◆ Problem to work on ◆
A bare number is required: the count of lines in the material below that hold the word "vous".

◆ Exercise data ◆
──────────────────────────────

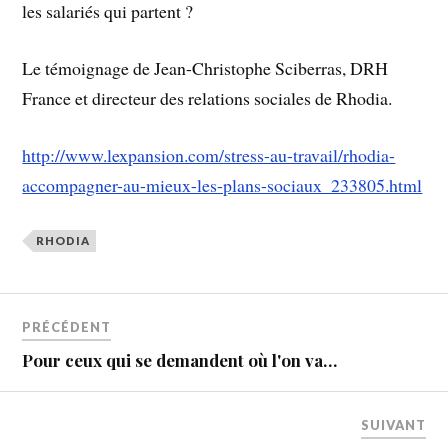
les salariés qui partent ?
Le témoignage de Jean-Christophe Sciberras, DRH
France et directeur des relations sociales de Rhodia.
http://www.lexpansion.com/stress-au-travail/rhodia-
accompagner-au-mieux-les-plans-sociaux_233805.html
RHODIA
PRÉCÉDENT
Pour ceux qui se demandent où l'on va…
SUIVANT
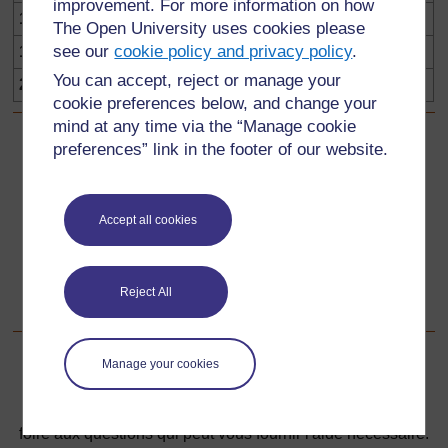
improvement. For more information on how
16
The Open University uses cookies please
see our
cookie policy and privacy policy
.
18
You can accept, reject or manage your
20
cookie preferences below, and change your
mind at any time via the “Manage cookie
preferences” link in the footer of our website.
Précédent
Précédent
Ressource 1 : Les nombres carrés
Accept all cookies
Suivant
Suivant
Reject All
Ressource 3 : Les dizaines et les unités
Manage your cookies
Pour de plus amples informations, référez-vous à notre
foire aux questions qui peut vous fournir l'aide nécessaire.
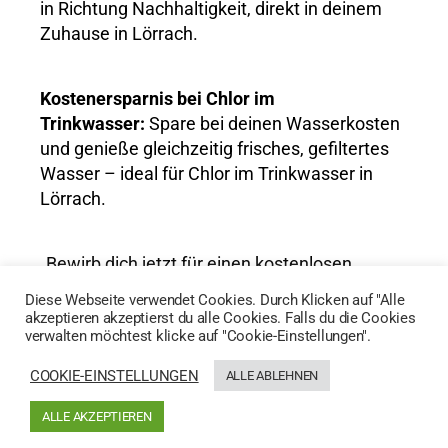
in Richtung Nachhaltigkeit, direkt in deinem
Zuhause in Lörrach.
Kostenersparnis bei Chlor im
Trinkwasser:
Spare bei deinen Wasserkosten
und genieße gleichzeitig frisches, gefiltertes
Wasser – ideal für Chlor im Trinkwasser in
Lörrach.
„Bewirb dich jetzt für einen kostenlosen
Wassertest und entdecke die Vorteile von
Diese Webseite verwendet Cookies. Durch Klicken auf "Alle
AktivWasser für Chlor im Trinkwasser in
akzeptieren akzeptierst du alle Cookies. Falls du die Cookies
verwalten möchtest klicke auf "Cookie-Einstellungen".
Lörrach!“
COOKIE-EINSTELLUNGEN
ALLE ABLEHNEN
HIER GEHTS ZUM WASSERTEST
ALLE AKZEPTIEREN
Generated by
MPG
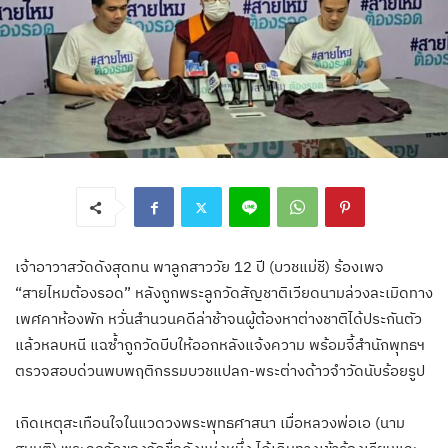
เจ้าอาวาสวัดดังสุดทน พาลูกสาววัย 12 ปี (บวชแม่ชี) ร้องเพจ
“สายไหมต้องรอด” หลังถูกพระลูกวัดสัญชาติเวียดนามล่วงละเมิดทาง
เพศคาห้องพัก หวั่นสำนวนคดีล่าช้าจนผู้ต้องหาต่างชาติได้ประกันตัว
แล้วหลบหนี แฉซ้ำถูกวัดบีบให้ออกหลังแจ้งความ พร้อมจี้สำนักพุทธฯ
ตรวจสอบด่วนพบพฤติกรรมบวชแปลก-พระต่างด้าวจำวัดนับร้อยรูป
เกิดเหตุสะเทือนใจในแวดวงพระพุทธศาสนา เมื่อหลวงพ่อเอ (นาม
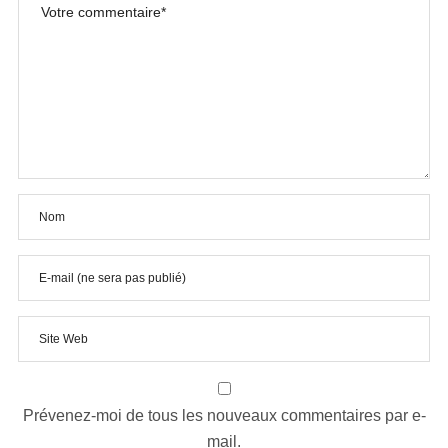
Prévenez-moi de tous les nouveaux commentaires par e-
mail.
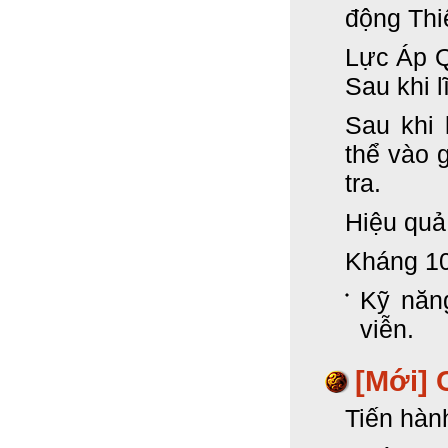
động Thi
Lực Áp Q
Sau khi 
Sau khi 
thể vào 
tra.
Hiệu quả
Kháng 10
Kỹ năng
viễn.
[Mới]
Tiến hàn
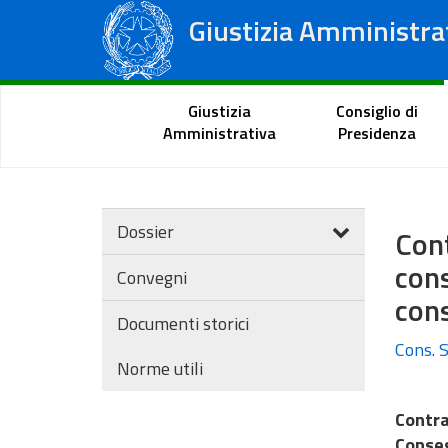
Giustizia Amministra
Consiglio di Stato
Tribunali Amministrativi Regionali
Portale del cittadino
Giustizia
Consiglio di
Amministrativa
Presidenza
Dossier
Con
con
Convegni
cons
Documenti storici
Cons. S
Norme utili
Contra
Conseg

──────────────────────────────

◆ Task solution ◆
2